The Industrial and Commercial Bank of China (ICBC) and its New York branch agreed to pay $32.4 million in penalties levied by two regulators for failing to address long-standing compliance failures and for the unauthorized disclosure of confidential supervisory information (CSI) to an overseas regulator.

The New York State Department of Financial Services (NYDFS) fined the ICBC $30 million for failing to correct deficiencies found in its anti-money laundering (AML) and sanctions screening processes over several examination cycles from 2018-22, according to a press release Friday.

The Federal Reserve Board separately announced a $2.4 million fine against the ICBC for the unauthorized use and disclosure of CSI.

The details: In 2018, the Fed entered into a cease-and-desist order with the ICBC and its New York branch and ordered it to “remediate the deficiencies identified in areas including corporate governance and management oversight, customer due diligence, and suspicious activity monitoring and reporting,” according to the NYDFS’s order. The deficiencies continued through repeated Fed and NYDFS examination cycles, the order said.

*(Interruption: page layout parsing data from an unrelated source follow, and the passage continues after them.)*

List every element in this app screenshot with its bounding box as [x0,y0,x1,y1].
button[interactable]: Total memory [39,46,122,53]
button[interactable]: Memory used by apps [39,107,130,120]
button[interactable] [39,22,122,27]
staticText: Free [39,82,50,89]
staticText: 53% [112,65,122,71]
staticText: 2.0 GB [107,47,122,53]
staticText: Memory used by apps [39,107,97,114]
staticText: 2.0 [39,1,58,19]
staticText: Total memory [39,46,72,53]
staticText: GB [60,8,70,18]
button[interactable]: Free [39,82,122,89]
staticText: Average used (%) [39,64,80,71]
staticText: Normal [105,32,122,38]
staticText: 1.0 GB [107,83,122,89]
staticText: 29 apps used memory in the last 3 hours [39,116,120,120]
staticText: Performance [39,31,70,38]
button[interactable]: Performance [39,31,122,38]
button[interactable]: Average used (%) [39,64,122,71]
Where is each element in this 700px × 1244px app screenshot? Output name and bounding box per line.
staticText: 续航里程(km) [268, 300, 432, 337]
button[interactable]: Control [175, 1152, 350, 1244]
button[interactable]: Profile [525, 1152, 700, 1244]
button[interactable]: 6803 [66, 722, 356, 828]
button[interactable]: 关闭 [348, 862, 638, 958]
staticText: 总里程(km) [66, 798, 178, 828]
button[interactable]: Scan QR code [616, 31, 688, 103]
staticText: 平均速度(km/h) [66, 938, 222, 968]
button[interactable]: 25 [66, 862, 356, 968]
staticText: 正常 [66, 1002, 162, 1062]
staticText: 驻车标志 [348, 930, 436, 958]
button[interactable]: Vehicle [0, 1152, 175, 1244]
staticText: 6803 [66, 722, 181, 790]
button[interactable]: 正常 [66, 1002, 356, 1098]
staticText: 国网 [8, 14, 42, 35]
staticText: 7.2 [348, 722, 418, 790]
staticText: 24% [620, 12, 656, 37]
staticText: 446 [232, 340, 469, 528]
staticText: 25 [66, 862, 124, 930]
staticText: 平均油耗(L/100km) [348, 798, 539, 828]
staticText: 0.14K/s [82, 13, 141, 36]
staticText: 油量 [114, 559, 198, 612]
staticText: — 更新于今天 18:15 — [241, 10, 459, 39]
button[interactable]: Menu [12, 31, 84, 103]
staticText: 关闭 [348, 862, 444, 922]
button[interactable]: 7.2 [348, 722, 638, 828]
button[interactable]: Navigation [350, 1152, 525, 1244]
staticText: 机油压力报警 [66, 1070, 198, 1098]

The NYDFS also found issues with the bank’s compliance documents. In 2015, a senior bank employee backdated know your customer documents and had them signed by a bank manager who was no longer employed by the bank. The alleged scheme was raised internally by a bank employee in 2017 and confirmed after an internal investigation, but the NYDFS said it wasn’t made aware until January 2018.

The breach of CSI involved the transfer of a New York-based employee to an overseas affiliate in September 2021, the NYDFS order said. As part of the approval of the transfer, an overseas regulator asked whether the employee or the New York branch was the subject of any regulatory or disciplinary investigations. Providing that information required the permission of both the NYDFS and Fed before being sent to the overseas regulator.

In November 2021, the bank’s counsel provided background and proposed language regarding the CSI to the NYDFS and Fed. But later that same month, without the authorization of either regulator, the bank sent the background, proposed language, and other documents to the overseas regulator, which then forwarded them to a local regulator. The NYDFS said it and the Fed learned about the breach in December 2021.

In its order, the Fed said the bank lacked policies and procedures for properly handling CSI.

Compliance considerations: While remediations to the bank’s sanctions screening program were deemed sufficient by 2022, the AML deficiencies had still not been adequately addressed, the NYDFS said. A joint examination by the NYDFS and Fed concluded in 2023 found the bank adequately addressed the matter.

In settling with the NYDFS, the ICBC agreed to create a written plan “detailing enhancements to compliance policies and procedures, corporate governance and management oversight, customer due diligence requirements, and the handling of confidential supervisory information.”

The Fed required the bank’s New York branch to establish “effective governance, compliance, and audit policies and procedures designed to detect and prevent the unauthorized use and dissemination of CSI, including policies, procedures, training, and monitoring.”

Bank response: The ICBC said in a statement the deficiencies described by the NYDFS and Fed “do not reflect the current state of the branch’s compliance programs and internal controls.”

“Compliance and risk management have been, and continue to be, a top priority for ICBC New York Branch,” the bank said. “… ICBC New York Branch is fully committed to meeting all of the requirements of the orders and to satisfying regulatory expectations.”